L’avocat de Boualem Sansal, détenu en Algérie, envisage de saisir l’ONU

Craignant que le procès de l’écrivain Boualem Sansal, détenu en Algérie pour atteinte à la sûreté de l’État, ne soit pas équitable, son avocat français François Zimeray n’exclut pas de saisir l’ONU ou d’autres organisations internationales dans « quelques jours ». Il a dénoncé, mercredi, de multiples atteintes aux droits de la défense. 

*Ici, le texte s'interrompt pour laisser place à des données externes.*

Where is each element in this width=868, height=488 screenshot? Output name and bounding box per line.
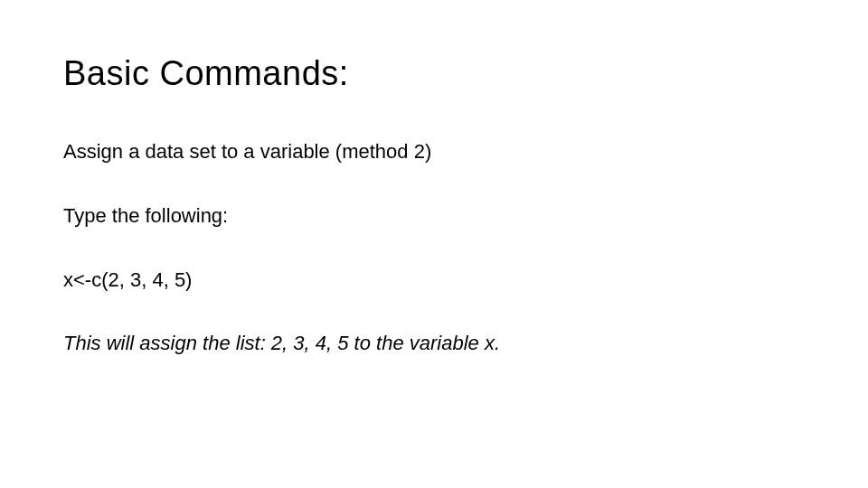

L’avocat de l’écrivain Boualem Sansal, François Zimeray, a donné une conférence de presse au siège des éditions Gallimard à Paris, le 11 décembre 2024.  © Geoffroy Van der Hasselt, AFP

L’avocat de Boualem Sansal, détenu en Algérie, envisage de saisir l’ONU

La justice algérienne ayant rejeté la demande de remise en liberté de Boualem Sansal, détenu en Algérie depuis mi-novembre pour atteinte à la sûreté de l’État, l’avocat de l’écrivain franco-algérien, François Zimeray, a indiqué mercredi 11 décembre lors d’une conférence de presse au siège des éditions Gallimard à Paris se donner « quelques jours » avant de saisir l’ONU pour dénoncer les entraves aux droits de la défense : pour lui, les charges pesant sur l’écrivain n’ont pas été détaillées par l’accusation, il n’a pas eu de visa pour se rendre en Algérie, et Boualem Sansal a été transféré dans un autre lieu de détention sans que ses avocats ni sa famille ne soient prévenus au préalable.

« Nous appliquerons le droit algérien. Le droit algérien, c’est aussi les traités internationaux ratifiés par l’Algérie », a affirmé Me Zimeray. « Y compris le traité des droits civils et politiques, et l’ensemble des grands textes internationaux adoptés dans le cadre multilatéral et consacrés par le droit international. »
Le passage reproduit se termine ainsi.